* _EXERCISE_
Reproduce the records exactly, but not the pictures.

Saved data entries
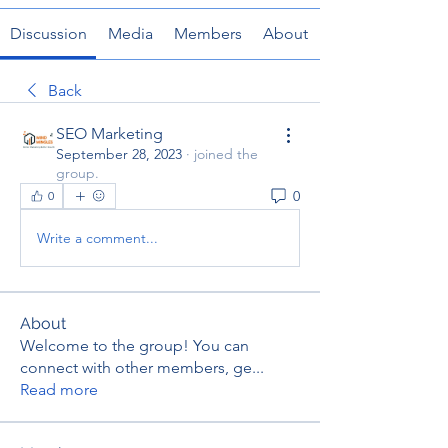
Discussion
Media
Members
About
Back
SEO Marketing
September 28, 2023
·
joined the
group.
0
0
Write a comment...
About
Welcome to the group! You can
connect with other members, ge
...
Read more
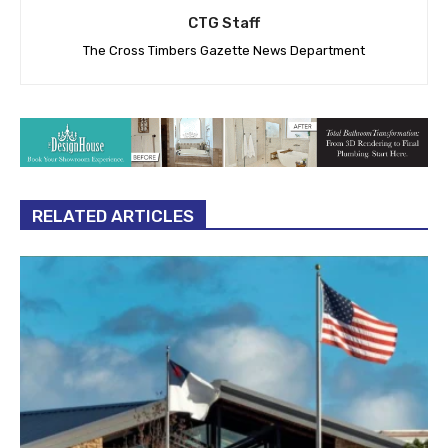
CTG Staff
The Cross Timbers Gazette News Department
RELATED ARTICLES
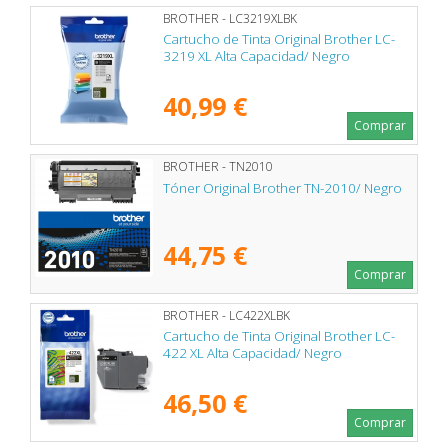
BROTHER - LC3219XLBK
Cartucho de Tinta Original Brother LC-
3219 XL Alta Capacidad/ Negro
40,99 €
Comprar
BROTHER - TN2010
Tóner Original Brother TN-2010/ Negro
44,75 €
Comprar
BROTHER - LC422XLBK
Cartucho de Tinta Original Brother LC-
422 XL Alta Capacidad/ Negro
46,50 €
Comprar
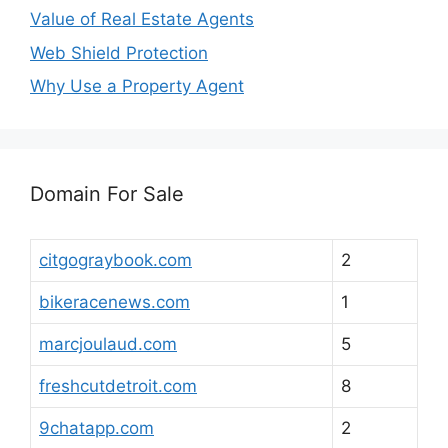
Value of Real Estate Agents
Web Shield Protection
Why Use a Property Agent
Domain For Sale
citgograybook.com
2
bikeracenews.com
1
marcjoulaud.com
5
freshcutdetroit.com
8
9chatapp.com
2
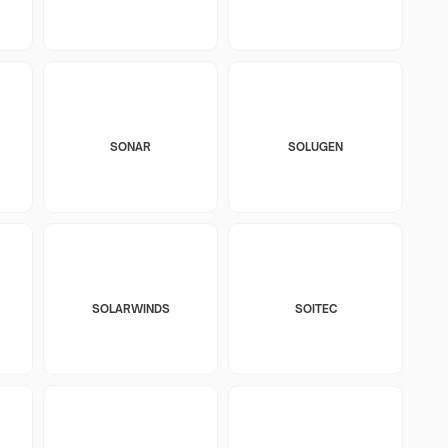
SONAR
SOLUGEN
SOLARWINDS
SOITEC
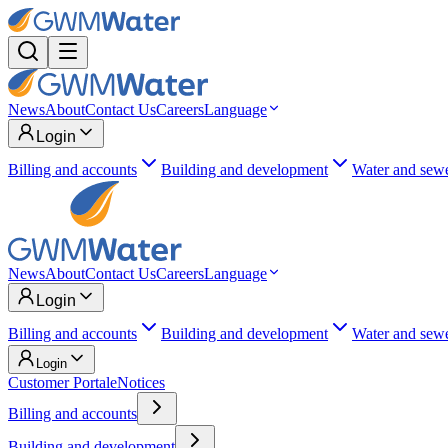
News
About
Contact Us
Careers
Language
Login
Billing and accounts
Building and development
Water and sew
News
About
Contact Us
Careers
Language
Login
Billing and accounts
Building and development
Water and sew
Login
Customer Portal
eNotices
Billing and accounts
Building and development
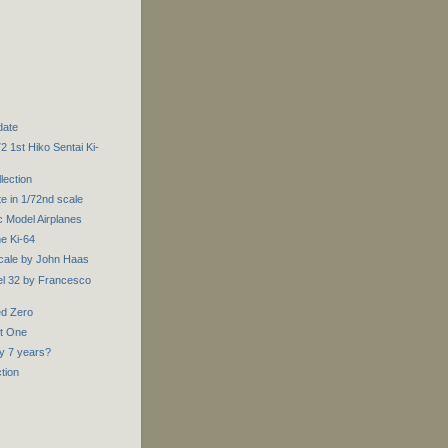
date
 1st Hiko Sentai Ki-
lection
e in 1/72nd scale
 Model Airplanes
e Ki-64
Scale by John Haas
l 32 by Francesco
ed Zero
rt One
ly 7 years?
ction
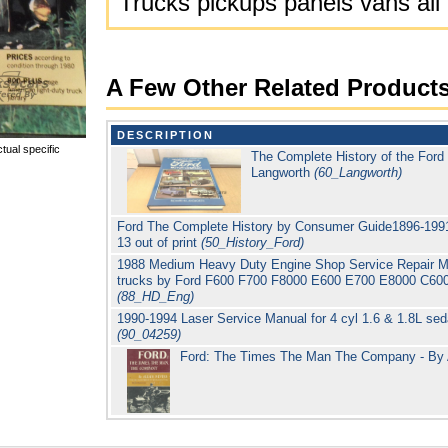
Trucks pickups panels vans all
A Few Other Related Product
DESCRIPTION
tual specific
The Complete History of the For
Langworth
(60_Langworth)
Ford The Complete History by Consumer Guide1896-1991 5
13 out of print
(50_History_Ford)
1988 Medium Heavy Duty Engine Shop Service Repair Man
trucks by Ford F600 F700 F8000 E600 E700 E8000 C600
(88_HD_Eng)
1990-1994 Laser Service Manual for 4 cyl 1.6 & 1.8L s
(90_04259)
Ford: The Times The Man The Company - By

* _EXERCISE RESPONSE_
Discussion
Media
Members
About
Back
SEO Marketing
September 28, 2023
·
joined the
group.
0
0
Write a comment...
About
Welcome to the group! You can
connect with other members, ge
...
Read more
CTG Staff
The Cross Timbers Gazette News Department
RELATED ARTICLES
BROTHER - LC3219XLBK
Cartucho de Tinta Original Brother LC-
3219 XL Alta Capacidad/ Negro
40,99 €
Comprar
BROTHER - TN2010
Tóner Original Brother TN-2010/ Negro
44,75 €
Comprar
BROTHER - LC422XLBK
Cartucho de Tinta Original Brother LC-
422 XL Alta Capacidad/ Negro
46,50 €
Comprar
Value of Real Estate Agents
Web Shield Protection
Why Use a Property Agent
Domain For Sale
citgograybook.com
2
bikeracenews.com
1
marcjoulaud.com
5
freshcutdetroit.com
8
9chatapp.com
2
SONAR
SOLUGEN
SOLARWINDS
SOITEC
News
About
Contact Us
Careers
Language
Login
Billing and accounts
Building and development
Water and sew
News
About
Contact Us
Careers
Language
Login
Billing and accounts
Building and development
Water and sew
Login
Customer Portal
eNotices
Billing and accounts
Building and development
date
 1st Hiko Sentai Ki-
lection
e in 1/72nd scale
 Model Airplanes
e Ki-64
Scale by John Haas
l 32 by Francesco
ed Zero
rt One
ly 7 years?
ction
Trucks pickups panels vans all
A Few Other Related Product
DESCRIPTION
tual specific
The Complete History of the For
Langworth
(60_Langworth)
Ford The Complete History by Consumer Guide1896-1991 5
13 out of print
(50_History_Ford)
1988 Medium Heavy Duty Engine Shop Service Repair Man
trucks by Ford F600 F700 F8000 E600 E700 E8000 C600
(88_HD_Eng)
1990-1994 Laser Service Manual for 4 cyl 1.6 & 1.8L s
(90_04259)
Ford: The Times The Man The Company - By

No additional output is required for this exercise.